That was a question that kicked off this year’s annual Christmas Bird Count on Dec. 16.
“Early on it was starry skies with a bit of cloud, which is good owling weather,” said count organizer Sandra Gray. “Five teams went out to do some owling and they recorded a total of eight great horned owls, three barred and one northern Saw-Whet owl, which is fantastic. Any owls we can pull out of the darkness is fantastic.”
In all, she said, 47 birders were divided into nine teams to fan out across the area to record as many types of birds and numbers of birds as they could in a 24-hour period. In all, Gray said just under 31,000 birds were recorded, with 112 species.
“That’s on the high side,” Gray said. “Last year’s totals were an all-time high, with just under 35,000. We’ve had considerably less than that. The first year we had between 9,000 and 10,000, but of course we have more eyes and ears now.”

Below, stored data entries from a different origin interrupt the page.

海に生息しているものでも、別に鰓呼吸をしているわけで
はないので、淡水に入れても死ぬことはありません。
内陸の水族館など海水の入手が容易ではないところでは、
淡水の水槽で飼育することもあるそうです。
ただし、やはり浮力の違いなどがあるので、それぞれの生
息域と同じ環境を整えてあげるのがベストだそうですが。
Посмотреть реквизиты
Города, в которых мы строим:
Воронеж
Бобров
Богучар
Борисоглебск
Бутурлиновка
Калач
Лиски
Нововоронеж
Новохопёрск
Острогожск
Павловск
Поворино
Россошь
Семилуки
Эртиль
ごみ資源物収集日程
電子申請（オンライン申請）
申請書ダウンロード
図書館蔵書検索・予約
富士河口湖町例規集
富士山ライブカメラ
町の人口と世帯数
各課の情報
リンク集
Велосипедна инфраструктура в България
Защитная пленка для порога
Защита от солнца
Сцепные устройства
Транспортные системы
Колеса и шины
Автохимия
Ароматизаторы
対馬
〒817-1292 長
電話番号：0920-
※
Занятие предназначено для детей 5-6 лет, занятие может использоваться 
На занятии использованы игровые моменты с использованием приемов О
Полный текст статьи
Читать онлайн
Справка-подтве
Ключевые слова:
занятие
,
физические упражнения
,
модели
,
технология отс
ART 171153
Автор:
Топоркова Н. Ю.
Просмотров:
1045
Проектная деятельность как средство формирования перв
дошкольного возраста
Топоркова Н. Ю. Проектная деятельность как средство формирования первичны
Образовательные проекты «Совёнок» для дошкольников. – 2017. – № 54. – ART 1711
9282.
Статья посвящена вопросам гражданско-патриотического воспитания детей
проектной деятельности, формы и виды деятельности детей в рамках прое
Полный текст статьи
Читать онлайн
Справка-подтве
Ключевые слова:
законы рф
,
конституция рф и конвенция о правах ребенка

While there was no spectacularly unusual sighting, such as the Citrine wagtail that had Courtenay birders all a-twitter, but there was wood duck, a northern shoveler and eight ring-necked pheasants, which was up from zero last year.
Of particular interest to the birders, she said, were the 860 Trumpter swans in the area.
“We had quite a few people really enthusiastic about these giant, white birds,” Gray said. “There were quite a number at the mouth of the Little Qualicum River.”
Also of note, she said were 71 Brant geese, a turkey vulture and 156 ring-necked ducks.
The number of Canada geese recorded — 1,200 of them — was about the same number as last year and the year before.
“The number has gone up a little and down a little but they are staying about steady,” Gray said.
The information recorded by the count is forwarded to the Audubon Society, which uses the numbers garnered from counts all across North America, to determine how various populations of birds are rising or falling.
The event was ended with a potluck supper for all the birders who took part.